• _WORK INSTRUCTIONS_:
Working from the entries that follow, retype each one without any alteration.

Start of SOURCE INFORMATION

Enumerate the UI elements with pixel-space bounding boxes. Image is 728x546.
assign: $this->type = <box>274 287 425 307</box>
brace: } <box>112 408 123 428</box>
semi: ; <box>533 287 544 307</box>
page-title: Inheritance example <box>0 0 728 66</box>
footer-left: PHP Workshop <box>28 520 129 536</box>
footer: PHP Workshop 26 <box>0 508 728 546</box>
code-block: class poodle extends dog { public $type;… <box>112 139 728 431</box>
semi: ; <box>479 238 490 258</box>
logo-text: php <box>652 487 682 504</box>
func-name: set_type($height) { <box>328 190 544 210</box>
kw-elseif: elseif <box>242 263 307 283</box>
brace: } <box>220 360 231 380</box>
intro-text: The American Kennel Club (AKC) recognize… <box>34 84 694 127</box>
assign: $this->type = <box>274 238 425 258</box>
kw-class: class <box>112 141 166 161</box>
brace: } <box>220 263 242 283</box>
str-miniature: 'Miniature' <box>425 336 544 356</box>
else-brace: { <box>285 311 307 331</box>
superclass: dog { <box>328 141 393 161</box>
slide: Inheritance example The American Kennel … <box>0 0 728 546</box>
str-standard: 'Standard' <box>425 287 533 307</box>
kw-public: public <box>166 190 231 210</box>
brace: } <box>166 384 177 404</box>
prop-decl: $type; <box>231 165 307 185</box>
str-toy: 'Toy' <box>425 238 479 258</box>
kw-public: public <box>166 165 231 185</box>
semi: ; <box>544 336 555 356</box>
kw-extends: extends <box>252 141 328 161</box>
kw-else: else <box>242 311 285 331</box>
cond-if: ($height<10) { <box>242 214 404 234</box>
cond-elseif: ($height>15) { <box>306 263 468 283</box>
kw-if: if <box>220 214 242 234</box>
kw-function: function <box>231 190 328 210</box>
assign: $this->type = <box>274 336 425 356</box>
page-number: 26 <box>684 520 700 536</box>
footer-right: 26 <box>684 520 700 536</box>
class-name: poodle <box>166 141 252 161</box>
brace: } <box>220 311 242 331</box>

End of SOURCE INFORMATION

• _TASK RESULT_:
Enumerate the UI elements with pixel-space bounding boxes. Image is 728x546.
assign: $this->type = <box>274 287 425 307</box>
brace: } <box>112 408 123 428</box>
semi: ; <box>533 287 544 307</box>
page-title: Inheritance example <box>0 0 728 66</box>
footer-left: PHP Workshop <box>28 520 129 536</box>
footer: PHP Workshop 26 <box>0 508 728 546</box>
code-block: class poodle extends dog { public $type;… <box>112 139 728 431</box>
semi: ; <box>479 238 490 258</box>
logo-text: php <box>652 487 682 504</box>
func-name: set_type($height) { <box>328 190 544 210</box>
kw-elseif: elseif <box>242 263 307 283</box>
brace: } <box>220 360 231 380</box>
intro-text: The American Kennel Club (AKC) recognize… <box>34 84 694 127</box>
assign: $this->type = <box>274 238 425 258</box>
kw-class: class <box>112 141 166 161</box>
brace: } <box>220 263 242 283</box>
str-miniature: 'Miniature' <box>425 336 544 356</box>
else-brace: { <box>285 311 307 331</box>
superclass: dog { <box>328 141 393 161</box>
slide: Inheritance example The American Kennel … <box>0 0 728 546</box>
str-standard: 'Standard' <box>425 287 533 307</box>
kw-public: public <box>166 190 231 210</box>
brace: } <box>166 384 177 404</box>
prop-decl: $type; <box>231 165 307 185</box>
str-toy: 'Toy' <box>425 238 479 258</box>
kw-public: public <box>166 165 231 185</box>
semi: ; <box>544 336 555 356</box>
kw-extends: extends <box>252 141 328 161</box>
kw-else: else <box>242 311 285 331</box>
cond-if: ($height<10) { <box>242 214 404 234</box>
cond-elseif: ($height>15) { <box>306 263 468 283</box>
kw-if: if <box>220 214 242 234</box>
kw-function: function <box>231 190 328 210</box>
assign: $this->type = <box>274 336 425 356</box>
page-number: 26 <box>684 520 700 536</box>
footer-right: 26 <box>684 520 700 536</box>
class-name: poodle <box>166 141 252 161</box>
brace: } <box>220 311 242 331</box>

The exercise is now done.